CJD and HGV: Risk or not a risk of transfusion
Dr. Wilson Yeung
The HK Red Cross BTS, 15 King's Park Rise, KLN, Hong Kong
With the donor screening procedures and laboratory testing, blood supply nowadays are very safe. However, the risk of transfusion transmitted infection cannot be totally excluded. Besides, there are recently concerns of Hepatitis G virus (HGV) and Creutzfeldt-Jakob disease (CJD) as newly emerged blood-borne infections.
The Hepatitis G virus (HGV) and GB virus C (GBV-C) are different type or sub-type of the same virus. This new Flaviviridae-like agent is found in cases of post-transfusion hepatitis, sporadic hepatitis and fulminant hepatitis. This virus is transmissible through transfusion. It has a worldwide distribution with reported prevalence ranging from 1 to 5% in healthy blood donors. The prevalence is much higher in multiple transfused patients and intravenous drug users. Despite HGV infection may be persistent or chronic, current evidence suggest it does not cause significant liver damage.

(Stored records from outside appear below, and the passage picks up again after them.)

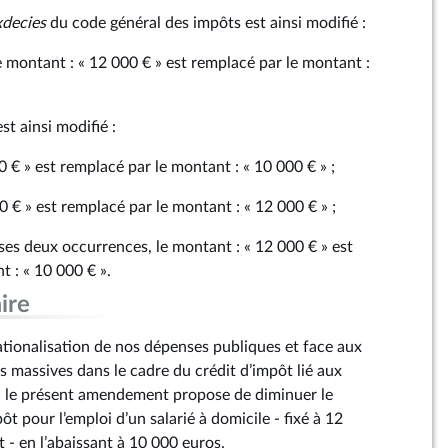
xdecies
du code général des impôts est ainsi modifié :
e montant : « 12 000 € » est remplacé par le montant :
st ainsi modifié :
 € » est remplacé par le montant : « 10 000 € » ;
 € » est remplacé par le montant : « 12 000 € » ;
 ses deux occurrences, le montant : « 12 000 € » est
 : « 10 000 € ».
ire
tionalisation de nos dépenses publiques et face aux
massives dans le cadre du crédit d’impôt lié aux
e ; le présent amendement propose de diminuer le
 pour l’emploi d’un salarié à domicile - fixé à 12
- en l’abaissant à 10 000 euros.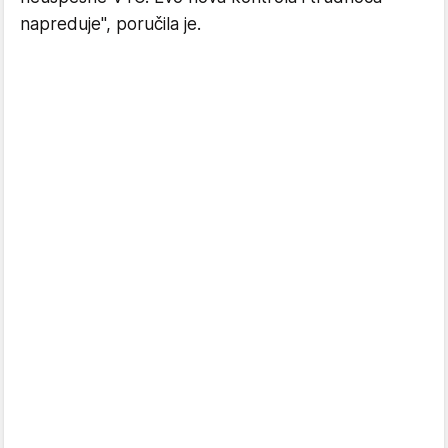
napreduje", poručila je.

CJD is a transmissible degenerative neurological disease with fatal outcome. The causal agent of the disease is thought to be a protein or prion. In animal study, it was shown that the disease can be transmitted by inoculated the blood of infected animal into the brain of an uninfected one. Study has suggested that B cells play a crucial role in the disease dissemination within body. However, to date, there are no case report or epidemiological data suggesting a link between CJD and transfusion. The issue is further complicated with the new variant CJD (nvCJD), which is presumably related to the bovine spongiform encephalopathy or "mad cow disease". While the risk of CJD transmission through transfusion may be theoretical, the same argument may not be applicable to the case of nvCJD.